A limitation of the data from Study 505 was that overall success and microbial eradication were non-inferior nor superior with Vabomere versus piperacillin-tazobactam in unselected cUTI/AP. Only 1.6% of patients were meropenem-resistant and 0.5% had KPC-producing CRE; thus, the vaborbactam contribution to the observed efficacy via its primary mechanism of action of KPC inhibition was uncertain. Meropenem alone is approved in Canada for the treatment of cUTI. The addition of vaborbactam to meropenem adds safety risks of adverse drug reactions and potential for antimicrobial resistance. In the absence of anticipated carbapenem resistance and vaborbactam susceptibility, the net benefit of adding vaborbactam to meropenem was not established. Similarly, meropenem alone has been approved for cIAI, HAP, VAP, and bacteremia and there was no direct or indirect supporting evidence of a net benefit with the addition of vaborbactam to meropenem in the absence of carbapenem resistance.

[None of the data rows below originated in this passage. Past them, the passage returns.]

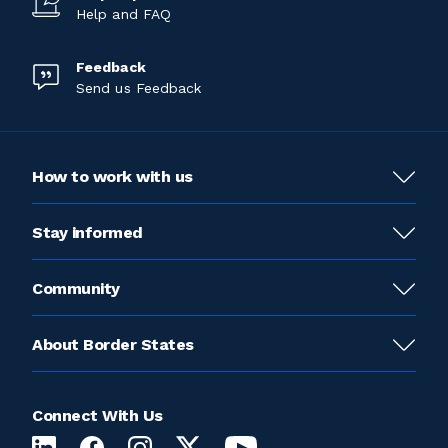
Help and FAQ
Feedback
Send us Feedback
How to work with us
Stay informed
Community
About Border States
Connect With Us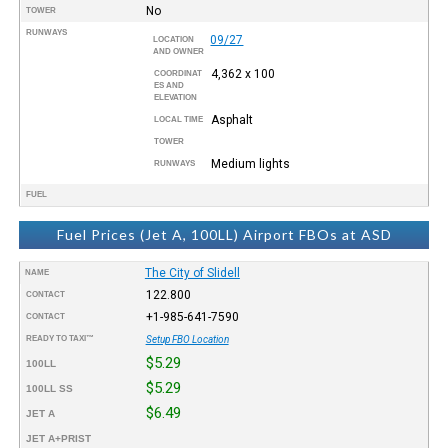
No
TOWER
RUNWAYS
09/27
LOCATION
AND OWNER
4,362 x 100
COORDINAT
ES AND
ELEVATION
Asphalt
LOCAL TIME
TOWER
Medium lights
RUNWAYS
FUEL
Fuel Prices (Jet A, 100LL) Airport FBOs at ASD
The City of Slidell
NAME
122.800
CONTACT
+1-985-641-7590
CONTACT
READY TO TAXI™
Setup FBO Location
$5.29
100LL
$5.29
100LL SS
$6.49
JET A
JET A+PRIST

The clinical pharmacology and non-clinical data package supported the recommended indication.

Vaborbactam is a non-β-lactam inhibitor of class A and class C serine β-lactamases, including KPC. It acts by forming a covalent adduct with β-lactamases and is stable to β-lactamase-mediated hydrolysis. Vaborbactam had no observable antibacterial activity. Vaborbactam does not inhibit class D carbapenemases such as OXA-48 or class B metallo-β-lactamases such as New Delhi metallo-beta-lactamase (NDM) and Verona integron-encoded metallo-β-lactamase (VIM). With respect to resistance, there was evidence that resistance mechanisms that affect meropenem-vaborbactam antibacterial activity include metallo-β lactamases and oxacillinases with carbapenemase activity, porin mutations affecting outer membrane permeability, overexpression of efflux pumps, and increases in KPC-producing gene (blaKPC) copy numbers.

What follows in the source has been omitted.